While the tech giants are wrestling with their speech AI products, Deepgram seems to be delivering useful products for developers in a variety of applications. Following my last post about the company comes this news about speech-to-speech technology without intermediate text.
Deepgram announced a significant technical achievement in speech-to-speech (STS) technology for enterprise use cases. The company has successfully developed a speech-to-speech model that operates without relying on text conversion at any stage, marking a pivotal step toward the development of contextualized end-to-end speech AI systems. This milestone will enable fully natural and responsive voice interactions that preserve nuances, intonation, and emotional tone throughout real-time communication. When fully operationalized, this architecture will be delivered to customers via a simple upgrade from our existing industry-leading architecture. By adopting this technology alongside Deepgram’s full-featured voice AI platform, companies will gain a strategic advantage, positioning themselves to deliver cutting-edge, scalable voice AI solutions that evolve with the market and outpace competitors.
Existing speech-to-speech (STS) systems are based on architectures that process speech through sequential stages, such as speech-to-text, text-to-text, and text-to-speech. These architectures have become the standard for production deployments for their modularity and maturity, but eliminating text as an intermediary offers opportunities to improve latency and better preserve emotional and contextual nuances.
Meanwhile, multimodal LLMs like Gemini, GPT-4o, and Llama have evolved beyond text-only capabilities to accept additional inputs such as images, videos, and audio. However, despite these advancements, they struggle to capture the fluidity and nuance of human-like conversation. These models still rely on a turn-based framework, where audio input is tokenized and processed within a textual domain, restricting real-time interactivity and expressiveness.
To advance the frontier of speech AI, Deepgram is setting the stage for end-to-end STS models, which offer a more direct approach by converting speech to speech without relying on text. Recent research on speech-to-speech models, such as Hertz and Moshi, has highlighted the significant challenges in developing models that are robust and reliable enough for enterprise use cases. These difficulties stem from the inherent complexities of modeling conversational speech and the substantial computational resources required. Overcoming these hurdles demands innovations in data collection, model architecture, and training methodologies.
Deepgram is transforming speech-to-speech modeling with a new architecture that fuses the latent spaces of specialized components, eliminating the need for text conversion between them. By embedding speech directly into a latent space, Deepgram ensures that important characteristics such as intonation, pacing, and situational and emotional context are preserved throughout the entire processing pipeline. What sets Deepgram apart is its approach to fusing the hidden states—the internal representations that capture meaning, context, and structure—of each individual function: Speech-to-Text (STT), Large Language Model (LLM), and Text-to-Speech (TTS). This fusion is the first step toward training a controllable single, true end-to-end speech model, enabling seamless processing while retaining the strengths of each best-in-class component. This breakthrough has significant implications for enterprise applications, facilitating more natural conversations while maintaining the control and reliability businesses require.
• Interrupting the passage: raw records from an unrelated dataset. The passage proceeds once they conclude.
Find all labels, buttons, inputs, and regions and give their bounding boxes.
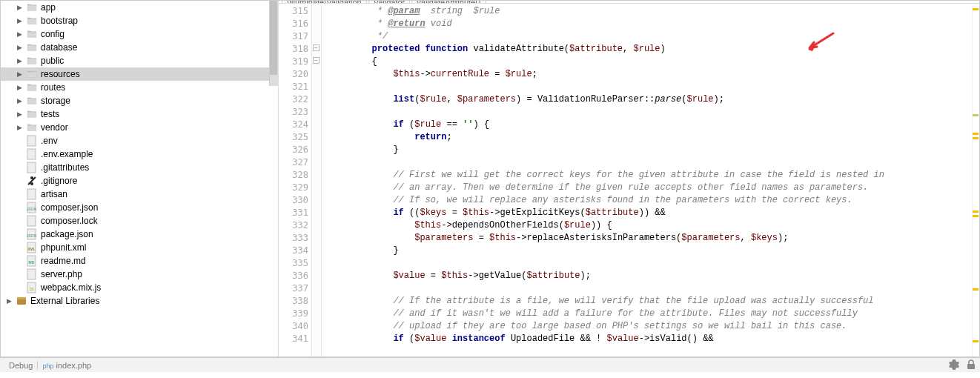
file-node[interactable]: .env (1, 134, 278, 147)
sidebar-scrollbar[interactable] (269, 1, 278, 86)
code-line[interactable] (329, 106, 979, 119)
code-line[interactable]: // If the attribute is a file, we will v… (329, 295, 979, 308)
line-number[interactable]: 317 (279, 30, 308, 43)
fold-marker-icon[interactable]: − (313, 57, 320, 64)
code-line[interactable]: if (($keys = $this->getExplicitKeys($att… (329, 207, 979, 219)
file-node[interactable]: .gitignore (1, 174, 278, 188)
code-line[interactable]: $this->dependsOnOtherFields($rule)) { (329, 219, 979, 232)
line-number[interactable]: 327 (279, 156, 308, 169)
code-line[interactable]: list($rule, $parameters) = ValidationRul… (329, 93, 979, 106)
code-line[interactable]: * @return void (329, 18, 979, 30)
code-line[interactable]: // upload if they are too large based on… (329, 320, 979, 333)
line-number[interactable]: 324 (279, 119, 308, 131)
code-line[interactable]: } (329, 245, 979, 257)
folder-node[interactable]: ▶config (1, 27, 278, 41)
line-number[interactable]: 326 (279, 144, 308, 156)
code-line[interactable]: // First we will get the correct keys fo… (329, 169, 979, 182)
warning-marker[interactable] (973, 210, 979, 213)
file-node[interactable]: XMLphpunit.xml (1, 241, 278, 254)
line-number[interactable]: 319 (279, 56, 308, 68)
file-node[interactable]: JSONcomposer.json (1, 201, 278, 214)
warning-marker[interactable] (973, 137, 979, 139)
project-sidebar[interactable]: ▶app▶bootstrap▶config▶database▶public▶re… (1, 1, 279, 357)
folder-node[interactable]: ▶public (1, 54, 278, 67)
fold-marker-icon[interactable]: − (313, 44, 320, 51)
fold-column[interactable]: − − (311, 4, 322, 357)
file-node[interactable]: JSONpackage.json (1, 228, 278, 241)
status-file[interactable]: php index.php (37, 361, 96, 370)
code-line[interactable]: */ (329, 30, 979, 43)
line-number[interactable]: 332 (279, 219, 308, 232)
line-number[interactable]: 323 (279, 106, 308, 119)
code-line[interactable]: // and if it wasn't we will add a failur… (329, 308, 979, 320)
folder-node[interactable]: ▶app (1, 1, 278, 14)
line-number[interactable]: 321 (279, 81, 308, 93)
warning-marker[interactable] (973, 340, 979, 342)
line-number[interactable]: 316 (279, 18, 308, 30)
line-number[interactable]: 318 (279, 43, 308, 56)
code-line[interactable]: $value = $this->getValue($attribute); (329, 270, 979, 282)
line-number[interactable]: 325 (279, 131, 308, 144)
line-number[interactable]: 315 (279, 5, 308, 18)
code-line[interactable]: } (329, 144, 979, 156)
file-node[interactable]: server.php (1, 268, 278, 281)
file-node[interactable]: JSwebpack.mix.js (1, 281, 278, 294)
folder-node[interactable]: ▶database (1, 41, 278, 54)
line-number[interactable]: 341 (279, 333, 308, 345)
debug-tab[interactable]: Debug (4, 361, 37, 370)
warning-marker[interactable] (973, 215, 979, 217)
file-node[interactable]: artisan (1, 188, 278, 201)
line-number[interactable]: 320 (279, 68, 308, 81)
gear-icon[interactable] (949, 359, 959, 371)
code-line[interactable]: { (329, 56, 979, 68)
folder-node[interactable]: ▶resources (1, 67, 278, 81)
line-gutter[interactable]: 3153163173183193203213223233243253263273… (279, 4, 322, 357)
folder-node[interactable]: ▶storage (1, 94, 278, 107)
code-line[interactable]: // If so, we will replace any asterisks … (329, 194, 979, 207)
code-line[interactable]: $this->currentRule = $rule; (329, 68, 979, 81)
line-number[interactable]: 340 (279, 320, 308, 333)
code-line[interactable]: if ($value instanceof UploadedFile && ! … (329, 333, 979, 345)
file-node[interactable]: MDreadme.md (1, 254, 278, 268)
code-line[interactable]: protected function validateAttribute($at… (329, 43, 979, 56)
code-line[interactable]: return; (329, 131, 979, 144)
marker-strip[interactable] (972, 7, 979, 357)
code-line[interactable]: if ($rule == '') { (329, 119, 979, 131)
lock-icon[interactable] (967, 359, 976, 371)
line-number[interactable]: 338 (279, 295, 308, 308)
external-libraries-node[interactable]: ▶ External Libraries (1, 294, 278, 308)
line-number[interactable]: 329 (279, 182, 308, 194)
line-number[interactable]: 337 (279, 282, 308, 295)
code-editor[interactable]: * @param string $rule * @return void */ … (322, 4, 979, 357)
code-line[interactable]: $parameters = $this->replaceAsterisksInP… (329, 232, 979, 245)
line-number[interactable]: 322 (279, 93, 308, 106)
line-number[interactable]: 331 (279, 207, 308, 219)
line-number[interactable]: 339 (279, 308, 308, 320)
code-line[interactable]: // an array. Then we determine if the gi… (329, 182, 979, 194)
file-node[interactable]: .gitattributes (1, 161, 278, 174)
editor-body[interactable]: 3153163173183193203213223233243253263273… (279, 4, 979, 357)
code-line[interactable] (329, 156, 979, 169)
info-marker[interactable] (973, 114, 979, 116)
warning-marker[interactable] (973, 288, 979, 291)
file-node[interactable]: .env.example (1, 147, 278, 161)
folder-node[interactable]: ▶tests (1, 107, 278, 121)
line-number[interactable]: 333 (279, 232, 308, 245)
line-number[interactable]: 334 (279, 245, 308, 257)
code-line[interactable] (329, 81, 979, 93)
line-number[interactable]: 335 (279, 257, 308, 270)
scrollbar-thumb[interactable] (270, 1, 277, 75)
line-number[interactable]: 328 (279, 169, 308, 182)
warning-marker[interactable] (973, 133, 979, 135)
code-line[interactable] (329, 257, 979, 270)
warning-marker[interactable] (973, 8, 979, 10)
folder-node[interactable]: ▶bootstrap (1, 14, 278, 27)
code-line[interactable] (329, 282, 979, 295)
folder-node[interactable]: ▶routes (1, 81, 278, 94)
svg-rect-20 (967, 364, 975, 369)
line-number[interactable]: 336 (279, 270, 308, 282)
file-node[interactable]: composer.lock (1, 214, 278, 228)
folder-node[interactable]: ▶vendor (1, 121, 278, 134)
code-line[interactable]: * @param string $rule (329, 5, 979, 18)
line-number[interactable]: 330 (279, 194, 308, 207)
One of the requirements in enterprise speech-to-speech modeling is the ability to understand and troubleshoot each step of the process. This is particularly challenging when text conversion between steps isn’t involved, as verifying both the accuracy of the initial perception and the alignment of the spoken output with the intended response is not straightforward. Deepgram recognized this need and addressed it by designing a new architecture that enables debuggability throughout the entire process.